**The problem:** Write out the entries below exactly. End with the line that contains "мастер по ремонту".

##### Provided data #####

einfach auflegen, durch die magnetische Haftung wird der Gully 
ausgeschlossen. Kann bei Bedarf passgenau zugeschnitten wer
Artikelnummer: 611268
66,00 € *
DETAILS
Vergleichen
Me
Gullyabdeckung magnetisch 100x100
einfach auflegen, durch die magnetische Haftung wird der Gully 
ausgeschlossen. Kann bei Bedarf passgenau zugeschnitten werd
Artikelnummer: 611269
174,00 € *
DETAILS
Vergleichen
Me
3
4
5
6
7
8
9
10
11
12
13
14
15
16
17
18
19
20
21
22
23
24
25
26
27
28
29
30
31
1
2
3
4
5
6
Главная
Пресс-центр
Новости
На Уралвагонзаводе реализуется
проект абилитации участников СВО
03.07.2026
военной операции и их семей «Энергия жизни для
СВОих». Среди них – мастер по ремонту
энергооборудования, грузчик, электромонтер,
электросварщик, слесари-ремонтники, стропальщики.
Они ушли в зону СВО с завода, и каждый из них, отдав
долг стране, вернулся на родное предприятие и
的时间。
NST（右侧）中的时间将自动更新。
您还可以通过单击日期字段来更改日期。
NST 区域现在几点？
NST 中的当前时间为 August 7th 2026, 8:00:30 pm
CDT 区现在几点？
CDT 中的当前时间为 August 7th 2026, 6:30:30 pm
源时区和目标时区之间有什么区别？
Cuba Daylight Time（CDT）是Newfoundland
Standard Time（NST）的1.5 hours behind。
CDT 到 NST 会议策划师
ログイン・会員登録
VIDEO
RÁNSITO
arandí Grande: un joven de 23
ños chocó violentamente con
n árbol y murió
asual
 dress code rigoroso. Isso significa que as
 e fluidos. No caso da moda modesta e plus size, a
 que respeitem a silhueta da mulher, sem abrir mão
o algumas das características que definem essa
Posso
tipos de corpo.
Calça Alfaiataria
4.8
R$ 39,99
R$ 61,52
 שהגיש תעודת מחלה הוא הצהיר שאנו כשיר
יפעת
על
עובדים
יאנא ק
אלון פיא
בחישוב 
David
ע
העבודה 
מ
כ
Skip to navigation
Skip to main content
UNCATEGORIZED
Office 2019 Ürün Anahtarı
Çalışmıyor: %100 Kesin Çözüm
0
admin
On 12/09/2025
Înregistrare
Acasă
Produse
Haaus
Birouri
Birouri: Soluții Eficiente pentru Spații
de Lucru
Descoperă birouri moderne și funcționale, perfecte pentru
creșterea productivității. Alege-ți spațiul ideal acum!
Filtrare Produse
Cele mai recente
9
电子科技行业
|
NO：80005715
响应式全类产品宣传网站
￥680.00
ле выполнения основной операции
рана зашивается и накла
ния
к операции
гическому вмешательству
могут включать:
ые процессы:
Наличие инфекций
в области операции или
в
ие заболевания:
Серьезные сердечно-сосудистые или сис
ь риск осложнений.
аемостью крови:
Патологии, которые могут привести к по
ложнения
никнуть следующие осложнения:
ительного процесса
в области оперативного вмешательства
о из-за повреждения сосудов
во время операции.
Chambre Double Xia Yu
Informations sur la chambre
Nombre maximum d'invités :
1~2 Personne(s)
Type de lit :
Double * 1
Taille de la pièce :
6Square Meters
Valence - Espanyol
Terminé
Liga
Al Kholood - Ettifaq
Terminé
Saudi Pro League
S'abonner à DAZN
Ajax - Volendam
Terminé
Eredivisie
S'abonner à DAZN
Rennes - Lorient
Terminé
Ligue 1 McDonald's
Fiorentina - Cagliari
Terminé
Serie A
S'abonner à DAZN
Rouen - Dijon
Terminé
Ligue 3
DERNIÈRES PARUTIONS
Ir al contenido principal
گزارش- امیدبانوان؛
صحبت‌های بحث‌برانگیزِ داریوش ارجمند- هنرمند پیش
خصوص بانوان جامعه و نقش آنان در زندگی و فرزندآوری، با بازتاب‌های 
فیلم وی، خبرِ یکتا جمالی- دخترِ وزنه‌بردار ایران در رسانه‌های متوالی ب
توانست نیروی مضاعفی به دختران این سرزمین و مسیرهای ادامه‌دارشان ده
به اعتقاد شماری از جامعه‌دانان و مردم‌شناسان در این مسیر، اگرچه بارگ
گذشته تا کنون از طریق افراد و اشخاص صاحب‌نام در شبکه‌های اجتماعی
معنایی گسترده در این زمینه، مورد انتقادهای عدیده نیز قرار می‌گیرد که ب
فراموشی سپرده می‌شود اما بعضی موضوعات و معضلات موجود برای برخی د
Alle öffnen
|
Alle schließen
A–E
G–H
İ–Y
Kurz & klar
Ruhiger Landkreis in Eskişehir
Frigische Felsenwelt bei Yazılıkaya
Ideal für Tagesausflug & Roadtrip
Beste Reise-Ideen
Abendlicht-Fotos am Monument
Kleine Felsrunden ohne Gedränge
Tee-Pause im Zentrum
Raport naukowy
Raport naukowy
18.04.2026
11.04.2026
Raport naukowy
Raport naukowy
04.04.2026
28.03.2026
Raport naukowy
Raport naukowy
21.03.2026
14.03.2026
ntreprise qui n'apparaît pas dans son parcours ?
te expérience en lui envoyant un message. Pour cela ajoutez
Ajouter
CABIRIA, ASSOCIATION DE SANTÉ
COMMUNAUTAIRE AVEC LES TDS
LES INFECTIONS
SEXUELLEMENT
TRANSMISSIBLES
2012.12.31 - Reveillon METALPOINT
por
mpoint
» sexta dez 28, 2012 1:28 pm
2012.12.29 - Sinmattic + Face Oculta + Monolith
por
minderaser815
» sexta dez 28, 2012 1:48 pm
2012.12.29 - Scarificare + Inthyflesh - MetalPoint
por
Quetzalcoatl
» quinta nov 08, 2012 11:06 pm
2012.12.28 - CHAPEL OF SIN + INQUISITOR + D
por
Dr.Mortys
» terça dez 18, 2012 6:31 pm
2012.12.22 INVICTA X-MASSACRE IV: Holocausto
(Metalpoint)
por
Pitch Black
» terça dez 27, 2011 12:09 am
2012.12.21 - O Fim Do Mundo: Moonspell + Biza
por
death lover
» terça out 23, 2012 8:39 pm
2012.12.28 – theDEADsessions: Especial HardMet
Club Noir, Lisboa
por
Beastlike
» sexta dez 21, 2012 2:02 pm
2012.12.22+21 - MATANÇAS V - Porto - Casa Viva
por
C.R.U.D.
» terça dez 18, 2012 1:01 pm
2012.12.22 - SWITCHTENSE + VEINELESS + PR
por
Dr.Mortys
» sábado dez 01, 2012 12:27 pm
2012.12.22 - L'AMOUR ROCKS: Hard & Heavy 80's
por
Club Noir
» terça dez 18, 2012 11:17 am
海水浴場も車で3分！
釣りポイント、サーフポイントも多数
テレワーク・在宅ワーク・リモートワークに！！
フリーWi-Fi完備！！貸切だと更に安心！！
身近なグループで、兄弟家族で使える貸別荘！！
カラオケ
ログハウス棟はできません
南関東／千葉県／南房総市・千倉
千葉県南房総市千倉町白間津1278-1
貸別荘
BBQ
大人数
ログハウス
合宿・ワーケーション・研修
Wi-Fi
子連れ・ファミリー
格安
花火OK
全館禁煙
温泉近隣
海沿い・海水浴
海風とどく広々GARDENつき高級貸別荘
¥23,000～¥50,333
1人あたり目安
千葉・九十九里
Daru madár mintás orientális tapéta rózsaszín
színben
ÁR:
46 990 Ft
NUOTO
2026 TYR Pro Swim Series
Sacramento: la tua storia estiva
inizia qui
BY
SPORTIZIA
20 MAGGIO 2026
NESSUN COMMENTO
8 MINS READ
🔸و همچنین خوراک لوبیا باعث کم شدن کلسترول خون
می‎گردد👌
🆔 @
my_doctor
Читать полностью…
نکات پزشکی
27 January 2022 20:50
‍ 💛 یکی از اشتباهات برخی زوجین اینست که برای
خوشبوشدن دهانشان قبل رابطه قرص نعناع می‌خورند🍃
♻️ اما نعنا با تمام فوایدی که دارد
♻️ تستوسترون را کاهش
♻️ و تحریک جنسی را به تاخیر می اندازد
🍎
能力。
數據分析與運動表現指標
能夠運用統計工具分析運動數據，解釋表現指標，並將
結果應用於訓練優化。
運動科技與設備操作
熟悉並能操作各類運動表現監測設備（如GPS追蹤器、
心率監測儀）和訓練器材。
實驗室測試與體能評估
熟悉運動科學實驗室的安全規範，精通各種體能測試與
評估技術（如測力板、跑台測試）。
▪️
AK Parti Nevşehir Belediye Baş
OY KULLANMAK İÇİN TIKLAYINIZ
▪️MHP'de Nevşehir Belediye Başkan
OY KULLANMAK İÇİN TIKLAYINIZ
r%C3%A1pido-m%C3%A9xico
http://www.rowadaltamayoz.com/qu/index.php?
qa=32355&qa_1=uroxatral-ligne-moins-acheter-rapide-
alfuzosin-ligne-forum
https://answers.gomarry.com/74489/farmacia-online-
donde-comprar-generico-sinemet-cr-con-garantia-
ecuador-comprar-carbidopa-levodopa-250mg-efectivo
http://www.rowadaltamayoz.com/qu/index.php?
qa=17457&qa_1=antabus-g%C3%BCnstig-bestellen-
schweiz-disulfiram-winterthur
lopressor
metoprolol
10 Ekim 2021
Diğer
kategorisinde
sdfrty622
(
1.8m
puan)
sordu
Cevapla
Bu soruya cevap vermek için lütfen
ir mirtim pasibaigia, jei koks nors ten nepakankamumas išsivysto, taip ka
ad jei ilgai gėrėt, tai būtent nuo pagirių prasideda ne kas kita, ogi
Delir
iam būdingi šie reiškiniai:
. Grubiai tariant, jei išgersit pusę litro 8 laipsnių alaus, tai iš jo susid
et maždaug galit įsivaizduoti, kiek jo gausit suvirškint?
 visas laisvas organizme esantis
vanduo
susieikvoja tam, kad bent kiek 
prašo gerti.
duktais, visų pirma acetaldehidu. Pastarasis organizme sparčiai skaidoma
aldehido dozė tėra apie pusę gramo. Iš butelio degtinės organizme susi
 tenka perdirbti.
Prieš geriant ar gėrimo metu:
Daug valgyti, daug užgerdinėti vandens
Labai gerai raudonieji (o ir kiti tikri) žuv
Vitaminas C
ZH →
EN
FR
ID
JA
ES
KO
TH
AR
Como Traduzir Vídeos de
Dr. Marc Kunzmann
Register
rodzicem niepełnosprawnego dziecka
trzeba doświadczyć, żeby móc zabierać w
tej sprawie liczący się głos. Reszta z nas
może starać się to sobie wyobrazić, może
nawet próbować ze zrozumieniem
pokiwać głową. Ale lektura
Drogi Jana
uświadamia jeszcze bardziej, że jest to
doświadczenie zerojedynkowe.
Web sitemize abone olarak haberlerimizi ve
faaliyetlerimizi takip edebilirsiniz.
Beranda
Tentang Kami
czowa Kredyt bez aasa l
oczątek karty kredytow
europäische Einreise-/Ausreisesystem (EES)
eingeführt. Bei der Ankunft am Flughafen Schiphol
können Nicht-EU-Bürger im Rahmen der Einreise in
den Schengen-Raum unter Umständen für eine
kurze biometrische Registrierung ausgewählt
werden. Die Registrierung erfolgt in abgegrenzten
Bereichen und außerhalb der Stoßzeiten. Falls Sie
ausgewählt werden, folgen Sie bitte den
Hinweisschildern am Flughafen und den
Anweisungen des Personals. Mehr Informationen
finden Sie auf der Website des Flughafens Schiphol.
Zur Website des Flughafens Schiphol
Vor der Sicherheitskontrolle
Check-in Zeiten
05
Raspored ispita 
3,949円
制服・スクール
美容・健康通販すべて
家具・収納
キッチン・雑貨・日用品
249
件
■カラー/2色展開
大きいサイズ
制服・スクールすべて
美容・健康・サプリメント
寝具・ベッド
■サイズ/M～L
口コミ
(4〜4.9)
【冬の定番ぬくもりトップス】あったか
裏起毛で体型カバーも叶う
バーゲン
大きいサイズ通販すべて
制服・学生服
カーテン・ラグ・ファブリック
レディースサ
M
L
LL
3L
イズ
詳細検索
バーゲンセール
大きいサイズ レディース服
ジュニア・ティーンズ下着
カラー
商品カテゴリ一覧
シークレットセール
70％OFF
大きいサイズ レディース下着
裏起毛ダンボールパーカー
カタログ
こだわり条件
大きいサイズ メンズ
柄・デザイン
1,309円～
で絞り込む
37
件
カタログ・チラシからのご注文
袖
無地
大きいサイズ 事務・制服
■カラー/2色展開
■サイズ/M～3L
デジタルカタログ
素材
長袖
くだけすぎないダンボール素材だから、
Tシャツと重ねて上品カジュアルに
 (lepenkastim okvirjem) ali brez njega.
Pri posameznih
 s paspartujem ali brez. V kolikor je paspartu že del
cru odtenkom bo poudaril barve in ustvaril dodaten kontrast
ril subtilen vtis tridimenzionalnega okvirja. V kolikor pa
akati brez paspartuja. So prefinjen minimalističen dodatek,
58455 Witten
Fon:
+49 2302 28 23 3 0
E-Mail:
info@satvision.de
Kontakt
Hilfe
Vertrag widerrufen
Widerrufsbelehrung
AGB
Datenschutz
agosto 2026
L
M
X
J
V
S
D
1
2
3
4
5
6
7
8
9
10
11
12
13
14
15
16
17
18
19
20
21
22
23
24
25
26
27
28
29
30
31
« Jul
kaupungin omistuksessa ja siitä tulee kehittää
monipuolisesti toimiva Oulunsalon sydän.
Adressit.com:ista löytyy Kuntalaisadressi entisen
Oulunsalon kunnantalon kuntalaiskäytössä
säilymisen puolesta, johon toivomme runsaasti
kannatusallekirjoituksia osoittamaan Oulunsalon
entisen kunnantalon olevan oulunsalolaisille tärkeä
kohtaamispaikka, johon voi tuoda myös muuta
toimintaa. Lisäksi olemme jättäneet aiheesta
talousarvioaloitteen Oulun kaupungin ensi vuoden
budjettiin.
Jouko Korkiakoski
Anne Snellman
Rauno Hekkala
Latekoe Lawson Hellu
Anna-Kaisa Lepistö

#####

**Answer to this exercise:**
einfach auflegen, durch die magnetische Haftung wird der Gully 
ausgeschlossen. Kann bei Bedarf passgenau zugeschnitten wer
Artikelnummer: 611268
66,00 € *
DETAILS
Vergleichen
Me
Gullyabdeckung magnetisch 100x100
einfach auflegen, durch die magnetische Haftung wird der Gully 
ausgeschlossen. Kann bei Bedarf passgenau zugeschnitten werd
Artikelnummer: 611269
174,00 € *
DETAILS
Vergleichen
Me
3
4
5
6
7
8
9
10
11
12
13
14
15
16
17
18
19
20
21
22
23
24
25
26
27
28
29
30
31
1
2
3
4
5
6
Главная
Пресс-центр
Новости
На Уралвагонзаводе реализуется
проект абилитации участников СВО
03.07.2026
военной операции и их семей «Энергия жизни для
СВОих». Среди них – мастер по ремонту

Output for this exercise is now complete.